In an interview about his new book, Christ Actually: The Son of God for the Secular Age, James Carroll points to the most essential element of what he believes it means to live like Jesus in today’s world:
The biggest single thing I can think of is nonviolence. The thing that I most value about Jesus was his clear commitment to nonviolence in a very violent world. That message has never had more importance, especially for me as an American. The United States of America threatens the world with violence in ways that no other country does, and that boils down to our refusal to disarm after the end of the Cold War. This unchecked, monumental national security establishment that is defining our nation in terrible ways—the nonviolence of Jesus speaks directly to the American condition.
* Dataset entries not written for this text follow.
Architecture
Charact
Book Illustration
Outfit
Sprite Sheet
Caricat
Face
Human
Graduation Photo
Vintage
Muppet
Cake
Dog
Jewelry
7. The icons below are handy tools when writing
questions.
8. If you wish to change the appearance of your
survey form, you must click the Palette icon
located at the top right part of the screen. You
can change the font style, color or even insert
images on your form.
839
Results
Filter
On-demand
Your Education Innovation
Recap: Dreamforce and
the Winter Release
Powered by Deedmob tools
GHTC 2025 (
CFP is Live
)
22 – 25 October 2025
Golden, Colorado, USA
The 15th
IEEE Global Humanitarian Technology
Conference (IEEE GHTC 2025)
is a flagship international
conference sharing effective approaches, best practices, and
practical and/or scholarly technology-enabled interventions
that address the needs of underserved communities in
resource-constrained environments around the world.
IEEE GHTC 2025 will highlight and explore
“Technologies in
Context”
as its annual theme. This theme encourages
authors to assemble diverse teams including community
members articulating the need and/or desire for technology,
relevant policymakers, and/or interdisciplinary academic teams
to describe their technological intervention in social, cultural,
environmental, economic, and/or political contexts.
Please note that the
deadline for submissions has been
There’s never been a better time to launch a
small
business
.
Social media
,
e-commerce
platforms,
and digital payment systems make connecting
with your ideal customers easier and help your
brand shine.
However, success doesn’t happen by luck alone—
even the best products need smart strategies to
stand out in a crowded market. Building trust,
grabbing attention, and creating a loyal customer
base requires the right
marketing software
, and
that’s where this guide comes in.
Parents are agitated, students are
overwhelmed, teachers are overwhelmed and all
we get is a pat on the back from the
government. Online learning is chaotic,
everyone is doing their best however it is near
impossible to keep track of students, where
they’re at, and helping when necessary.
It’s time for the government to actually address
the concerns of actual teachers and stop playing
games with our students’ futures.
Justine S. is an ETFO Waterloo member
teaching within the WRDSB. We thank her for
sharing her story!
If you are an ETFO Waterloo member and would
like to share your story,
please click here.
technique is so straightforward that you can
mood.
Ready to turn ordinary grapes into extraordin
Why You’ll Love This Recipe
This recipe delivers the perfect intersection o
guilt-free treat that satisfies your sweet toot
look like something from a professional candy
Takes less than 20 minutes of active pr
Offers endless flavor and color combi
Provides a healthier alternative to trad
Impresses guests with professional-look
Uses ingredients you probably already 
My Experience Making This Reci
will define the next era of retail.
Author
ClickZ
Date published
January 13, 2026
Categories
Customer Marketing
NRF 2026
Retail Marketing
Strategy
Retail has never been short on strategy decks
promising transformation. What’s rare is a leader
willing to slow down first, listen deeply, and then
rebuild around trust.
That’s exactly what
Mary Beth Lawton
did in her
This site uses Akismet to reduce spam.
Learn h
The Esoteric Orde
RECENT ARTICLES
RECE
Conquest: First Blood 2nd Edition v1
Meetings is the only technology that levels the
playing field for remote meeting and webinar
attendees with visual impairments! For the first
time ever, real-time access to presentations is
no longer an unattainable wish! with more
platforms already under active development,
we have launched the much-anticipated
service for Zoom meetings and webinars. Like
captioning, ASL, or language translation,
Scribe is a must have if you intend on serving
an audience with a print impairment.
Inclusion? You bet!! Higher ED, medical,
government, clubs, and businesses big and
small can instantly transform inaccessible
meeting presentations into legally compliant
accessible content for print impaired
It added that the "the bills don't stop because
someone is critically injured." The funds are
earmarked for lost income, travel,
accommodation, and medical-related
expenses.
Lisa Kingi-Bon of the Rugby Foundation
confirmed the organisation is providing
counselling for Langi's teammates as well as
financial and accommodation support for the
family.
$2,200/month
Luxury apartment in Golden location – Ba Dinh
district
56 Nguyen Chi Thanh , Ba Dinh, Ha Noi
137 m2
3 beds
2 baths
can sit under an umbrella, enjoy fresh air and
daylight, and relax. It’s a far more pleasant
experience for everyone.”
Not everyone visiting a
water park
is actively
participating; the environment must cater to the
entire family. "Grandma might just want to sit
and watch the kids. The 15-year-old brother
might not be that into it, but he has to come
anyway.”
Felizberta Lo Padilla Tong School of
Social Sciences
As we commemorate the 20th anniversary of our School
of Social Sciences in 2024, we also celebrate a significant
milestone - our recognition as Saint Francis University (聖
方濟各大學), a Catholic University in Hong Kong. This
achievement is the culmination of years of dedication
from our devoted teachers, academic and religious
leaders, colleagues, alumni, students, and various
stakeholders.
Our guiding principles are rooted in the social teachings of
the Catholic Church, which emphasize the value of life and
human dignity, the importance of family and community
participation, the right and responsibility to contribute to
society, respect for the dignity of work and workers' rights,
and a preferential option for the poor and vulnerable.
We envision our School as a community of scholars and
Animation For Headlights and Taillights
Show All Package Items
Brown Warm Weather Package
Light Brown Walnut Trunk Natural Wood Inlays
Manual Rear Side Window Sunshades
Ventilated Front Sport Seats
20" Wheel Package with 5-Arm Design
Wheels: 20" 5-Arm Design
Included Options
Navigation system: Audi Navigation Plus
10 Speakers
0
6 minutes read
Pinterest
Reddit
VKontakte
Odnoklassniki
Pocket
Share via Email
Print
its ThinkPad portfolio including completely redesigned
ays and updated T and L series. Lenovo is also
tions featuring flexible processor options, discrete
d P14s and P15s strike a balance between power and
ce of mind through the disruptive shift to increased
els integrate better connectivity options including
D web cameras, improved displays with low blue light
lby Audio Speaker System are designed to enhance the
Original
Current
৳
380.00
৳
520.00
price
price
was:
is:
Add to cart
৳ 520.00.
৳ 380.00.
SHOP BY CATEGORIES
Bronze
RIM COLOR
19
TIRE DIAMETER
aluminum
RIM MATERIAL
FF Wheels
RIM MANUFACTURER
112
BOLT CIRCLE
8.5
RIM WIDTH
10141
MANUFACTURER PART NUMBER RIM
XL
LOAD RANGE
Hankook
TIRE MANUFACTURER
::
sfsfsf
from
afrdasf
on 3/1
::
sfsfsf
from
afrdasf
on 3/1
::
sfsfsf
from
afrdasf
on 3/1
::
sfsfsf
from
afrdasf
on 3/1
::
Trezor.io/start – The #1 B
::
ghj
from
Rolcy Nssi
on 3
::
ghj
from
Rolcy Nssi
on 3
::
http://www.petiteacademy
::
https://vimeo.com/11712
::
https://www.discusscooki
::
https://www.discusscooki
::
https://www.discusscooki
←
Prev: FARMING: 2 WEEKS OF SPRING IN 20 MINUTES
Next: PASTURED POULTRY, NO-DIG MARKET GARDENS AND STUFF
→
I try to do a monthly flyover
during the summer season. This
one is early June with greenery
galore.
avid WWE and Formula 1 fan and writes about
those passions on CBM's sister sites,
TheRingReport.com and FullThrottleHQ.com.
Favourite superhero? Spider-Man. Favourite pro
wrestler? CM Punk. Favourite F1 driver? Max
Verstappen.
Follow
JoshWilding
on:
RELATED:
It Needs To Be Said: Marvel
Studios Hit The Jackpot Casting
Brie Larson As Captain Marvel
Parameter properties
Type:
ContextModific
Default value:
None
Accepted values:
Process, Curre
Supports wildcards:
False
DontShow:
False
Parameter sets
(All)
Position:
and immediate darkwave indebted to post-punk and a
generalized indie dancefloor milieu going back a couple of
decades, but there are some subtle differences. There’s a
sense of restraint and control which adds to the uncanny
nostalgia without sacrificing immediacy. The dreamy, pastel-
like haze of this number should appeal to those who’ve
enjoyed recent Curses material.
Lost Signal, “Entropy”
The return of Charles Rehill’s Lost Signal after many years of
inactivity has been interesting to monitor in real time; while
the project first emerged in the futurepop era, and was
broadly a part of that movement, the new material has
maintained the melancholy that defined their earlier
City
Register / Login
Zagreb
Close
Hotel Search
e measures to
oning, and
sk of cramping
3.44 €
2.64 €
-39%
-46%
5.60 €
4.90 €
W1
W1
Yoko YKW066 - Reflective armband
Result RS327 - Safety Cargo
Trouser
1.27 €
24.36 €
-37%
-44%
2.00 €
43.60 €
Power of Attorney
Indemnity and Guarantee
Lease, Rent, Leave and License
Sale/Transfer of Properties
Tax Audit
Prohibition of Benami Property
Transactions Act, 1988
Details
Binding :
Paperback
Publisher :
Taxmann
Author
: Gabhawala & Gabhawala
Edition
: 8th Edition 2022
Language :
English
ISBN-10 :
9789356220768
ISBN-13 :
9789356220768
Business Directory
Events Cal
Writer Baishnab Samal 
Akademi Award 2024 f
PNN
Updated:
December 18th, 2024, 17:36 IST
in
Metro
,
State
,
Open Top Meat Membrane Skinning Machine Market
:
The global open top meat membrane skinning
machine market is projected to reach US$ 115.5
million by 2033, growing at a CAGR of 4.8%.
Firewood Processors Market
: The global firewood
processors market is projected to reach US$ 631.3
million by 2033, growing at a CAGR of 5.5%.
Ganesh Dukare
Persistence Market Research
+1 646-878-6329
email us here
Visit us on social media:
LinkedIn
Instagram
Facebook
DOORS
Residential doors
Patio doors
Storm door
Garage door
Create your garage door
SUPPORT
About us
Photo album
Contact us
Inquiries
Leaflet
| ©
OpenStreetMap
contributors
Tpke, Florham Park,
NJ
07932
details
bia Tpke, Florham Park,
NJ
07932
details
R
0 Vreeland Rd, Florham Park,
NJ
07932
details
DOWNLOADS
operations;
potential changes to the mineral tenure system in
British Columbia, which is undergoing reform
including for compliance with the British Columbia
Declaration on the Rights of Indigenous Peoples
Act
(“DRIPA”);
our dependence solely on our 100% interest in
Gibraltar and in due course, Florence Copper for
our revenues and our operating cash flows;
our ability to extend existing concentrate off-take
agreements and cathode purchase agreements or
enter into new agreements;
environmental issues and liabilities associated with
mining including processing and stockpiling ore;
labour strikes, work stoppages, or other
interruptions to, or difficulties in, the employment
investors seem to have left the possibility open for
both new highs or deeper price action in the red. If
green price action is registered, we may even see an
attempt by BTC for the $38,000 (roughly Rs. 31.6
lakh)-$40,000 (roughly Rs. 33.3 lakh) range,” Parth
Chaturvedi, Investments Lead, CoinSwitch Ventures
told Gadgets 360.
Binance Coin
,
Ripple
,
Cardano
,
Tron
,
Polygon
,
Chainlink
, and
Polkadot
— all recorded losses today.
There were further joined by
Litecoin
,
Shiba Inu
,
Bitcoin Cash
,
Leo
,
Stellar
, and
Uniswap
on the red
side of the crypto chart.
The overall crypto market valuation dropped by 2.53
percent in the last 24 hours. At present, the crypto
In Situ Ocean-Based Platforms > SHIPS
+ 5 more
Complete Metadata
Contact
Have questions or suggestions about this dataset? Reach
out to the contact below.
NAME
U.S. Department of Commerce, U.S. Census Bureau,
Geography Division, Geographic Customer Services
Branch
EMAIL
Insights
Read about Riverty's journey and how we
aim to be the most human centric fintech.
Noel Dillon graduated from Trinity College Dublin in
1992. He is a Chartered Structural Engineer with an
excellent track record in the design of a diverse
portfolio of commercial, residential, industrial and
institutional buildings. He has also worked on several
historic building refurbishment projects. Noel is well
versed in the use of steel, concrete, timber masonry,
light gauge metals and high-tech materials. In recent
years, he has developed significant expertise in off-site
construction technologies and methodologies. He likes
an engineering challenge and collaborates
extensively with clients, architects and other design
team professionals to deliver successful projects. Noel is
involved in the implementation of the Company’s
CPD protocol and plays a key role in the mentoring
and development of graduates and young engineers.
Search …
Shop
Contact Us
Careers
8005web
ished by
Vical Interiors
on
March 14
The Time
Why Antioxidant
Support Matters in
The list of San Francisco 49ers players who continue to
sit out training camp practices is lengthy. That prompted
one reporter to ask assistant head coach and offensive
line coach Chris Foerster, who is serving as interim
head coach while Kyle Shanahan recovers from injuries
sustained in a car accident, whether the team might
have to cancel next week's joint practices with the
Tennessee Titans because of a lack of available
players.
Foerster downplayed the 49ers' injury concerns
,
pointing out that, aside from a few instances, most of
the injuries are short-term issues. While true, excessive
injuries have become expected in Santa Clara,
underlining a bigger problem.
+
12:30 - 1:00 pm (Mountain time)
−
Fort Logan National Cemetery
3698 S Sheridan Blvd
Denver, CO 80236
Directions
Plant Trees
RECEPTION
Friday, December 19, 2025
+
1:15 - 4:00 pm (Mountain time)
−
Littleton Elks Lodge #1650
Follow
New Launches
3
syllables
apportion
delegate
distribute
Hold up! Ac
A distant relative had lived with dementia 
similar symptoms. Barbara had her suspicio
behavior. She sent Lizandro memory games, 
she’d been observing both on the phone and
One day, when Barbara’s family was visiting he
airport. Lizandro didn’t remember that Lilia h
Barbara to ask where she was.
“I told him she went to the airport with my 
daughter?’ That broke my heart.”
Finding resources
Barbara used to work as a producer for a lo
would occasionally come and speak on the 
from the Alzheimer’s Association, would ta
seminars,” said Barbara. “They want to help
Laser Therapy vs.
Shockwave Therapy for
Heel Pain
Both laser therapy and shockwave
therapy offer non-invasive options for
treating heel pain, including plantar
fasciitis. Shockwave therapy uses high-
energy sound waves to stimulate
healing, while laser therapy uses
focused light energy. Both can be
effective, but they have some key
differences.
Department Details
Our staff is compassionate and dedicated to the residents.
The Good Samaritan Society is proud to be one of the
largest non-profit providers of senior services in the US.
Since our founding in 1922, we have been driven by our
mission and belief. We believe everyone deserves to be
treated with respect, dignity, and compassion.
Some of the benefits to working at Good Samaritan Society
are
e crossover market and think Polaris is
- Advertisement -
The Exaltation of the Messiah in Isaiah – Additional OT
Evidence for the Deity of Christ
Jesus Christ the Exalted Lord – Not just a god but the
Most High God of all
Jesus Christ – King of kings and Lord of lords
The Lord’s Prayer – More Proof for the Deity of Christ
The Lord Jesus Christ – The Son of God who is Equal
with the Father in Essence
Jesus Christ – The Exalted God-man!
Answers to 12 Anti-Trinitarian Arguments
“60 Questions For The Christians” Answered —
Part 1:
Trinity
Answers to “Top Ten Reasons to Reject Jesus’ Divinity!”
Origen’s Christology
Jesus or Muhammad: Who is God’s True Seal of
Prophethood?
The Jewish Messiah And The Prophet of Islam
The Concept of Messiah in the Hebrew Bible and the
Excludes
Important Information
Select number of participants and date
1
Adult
Obviously, this is defining for me because of my life history. I’m the son of a military man; I see everything through his eyes in some way.
More about that “life history”:
I was part of the anti-war movement. I was a Catholic priest and chaplain at Boston University, which was a center of the anti-war movement, and those were defining years for me. My father was an Air Force general, very much involved in the administration of the Vietnam War. He was the Director of the Defense Intelligence Agency, charged, among other things, with picking targets for our bombers in Vietnam. The war was the occasion of my break with my father. But my dad gave me my love of this country and he gave me my love of the Church, and those two things remain defining for me.
I’ve been working all these years to rescue, to protect my faith as a Catholic, and “Christ Actually” is the latest effort to do that. I’ve been working all these years to rescue my love of America, despite my dread of its unchecked militarism.